WORK INSTRUCTIONS:
Copy out the listing exactly.

INPUT MATERIAL:
**********

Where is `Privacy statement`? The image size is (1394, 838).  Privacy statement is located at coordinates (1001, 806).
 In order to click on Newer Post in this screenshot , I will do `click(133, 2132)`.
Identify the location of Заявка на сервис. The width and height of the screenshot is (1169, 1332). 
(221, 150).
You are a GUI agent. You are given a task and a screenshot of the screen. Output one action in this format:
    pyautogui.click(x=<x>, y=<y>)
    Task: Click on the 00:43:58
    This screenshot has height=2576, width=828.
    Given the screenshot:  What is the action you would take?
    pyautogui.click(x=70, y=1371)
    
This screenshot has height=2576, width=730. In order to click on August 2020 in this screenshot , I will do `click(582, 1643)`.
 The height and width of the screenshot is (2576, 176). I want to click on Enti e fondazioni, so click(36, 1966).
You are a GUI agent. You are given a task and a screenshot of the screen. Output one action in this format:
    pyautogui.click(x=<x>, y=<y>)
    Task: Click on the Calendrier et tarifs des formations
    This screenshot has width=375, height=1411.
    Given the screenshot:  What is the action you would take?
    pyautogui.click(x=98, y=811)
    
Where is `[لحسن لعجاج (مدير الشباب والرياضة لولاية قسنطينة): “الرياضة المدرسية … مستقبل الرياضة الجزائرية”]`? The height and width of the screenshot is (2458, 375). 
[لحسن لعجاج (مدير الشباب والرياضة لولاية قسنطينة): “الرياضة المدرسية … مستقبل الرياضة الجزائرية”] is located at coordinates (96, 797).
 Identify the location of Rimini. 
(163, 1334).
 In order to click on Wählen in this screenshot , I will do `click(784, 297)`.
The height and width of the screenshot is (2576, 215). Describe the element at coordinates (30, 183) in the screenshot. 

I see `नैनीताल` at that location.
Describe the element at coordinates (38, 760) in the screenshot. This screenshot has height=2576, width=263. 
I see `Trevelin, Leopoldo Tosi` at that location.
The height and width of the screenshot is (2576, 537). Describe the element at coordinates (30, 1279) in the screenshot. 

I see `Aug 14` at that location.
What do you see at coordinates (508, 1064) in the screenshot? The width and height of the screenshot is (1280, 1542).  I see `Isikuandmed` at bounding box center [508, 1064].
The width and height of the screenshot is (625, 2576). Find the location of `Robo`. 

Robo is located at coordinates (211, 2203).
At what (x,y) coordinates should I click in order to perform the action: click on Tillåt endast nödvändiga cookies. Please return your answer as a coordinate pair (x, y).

**********

TASK OUTPUT:
Where is `Privacy statement`? The image size is (1394, 838).  Privacy statement is located at coordinates (1001, 806).
 In order to click on Newer Post in this screenshot , I will do `click(133, 2132)`.
Identify the location of Заявка на сервис. The width and height of the screenshot is (1169, 1332). 
(221, 150).
You are a GUI agent. You are given a task and a screenshot of the screen. Output one action in this format:
    pyautogui.click(x=<x>, y=<y>)
    Task: Click on the 00:43:58
    This screenshot has height=2576, width=828.
    Given the screenshot:  What is the action you would take?
    pyautogui.click(x=70, y=1371)
    
This screenshot has height=2576, width=730. In order to click on August 2020 in this screenshot , I will do `click(582, 1643)`.
 The height and width of the screenshot is (2576, 176). I want to click on Enti e fondazioni, so click(36, 1966).
You are a GUI agent. You are given a task and a screenshot of the screen. Output one action in this format:
    pyautogui.click(x=<x>, y=<y>)
    Task: Click on the Calendrier et tarifs des formations
    This screenshot has width=375, height=1411.
    Given the screenshot:  What is the action you would take?
    pyautogui.click(x=98, y=811)
    
Where is `[لحسن لعجاج (مدير الشباب والرياضة لولاية قسنطينة): “الرياضة المدرسية … مستقبل الرياضة الجزائرية”]`? The height and width of the screenshot is (2458, 375). 
[لحسن لعجاج (مدير الشباب والرياضة لولاية قسنطينة): “الرياضة المدرسية … مستقبل الرياضة الجزائرية”] is located at coordinates (96, 797).
 Identify the location of Rimini. 
(163, 1334).
 In order to click on Wählen in this screenshot , I will do `click(784, 297)`.
The height and width of the screenshot is (2576, 215). Describe the element at coordinates (30, 183) in the screenshot. 

I see `नैनीताल` at that location.
Describe the element at coordinates (38, 760) in the screenshot. This screenshot has height=2576, width=263. 
I see `Trevelin, Leopoldo Tosi` at that location.
The height and width of the screenshot is (2576, 537). Describe the element at coordinates (30, 1279) in the screenshot. 

I see `Aug 14` at that location.
What do you see at coordinates (508, 1064) in the screenshot? The width and height of the screenshot is (1280, 1542).  I see `Isikuandmed` at bounding box center [508, 1064].
The width and height of the screenshot is (625, 2576). Find the location of `Robo`. 

Robo is located at coordinates (211, 2203).
At what (x,y) coordinates should I click in order to perform the action: click on Tillåt endast nödvändiga cookies. Please return your answer as a coordinate pair (x, y).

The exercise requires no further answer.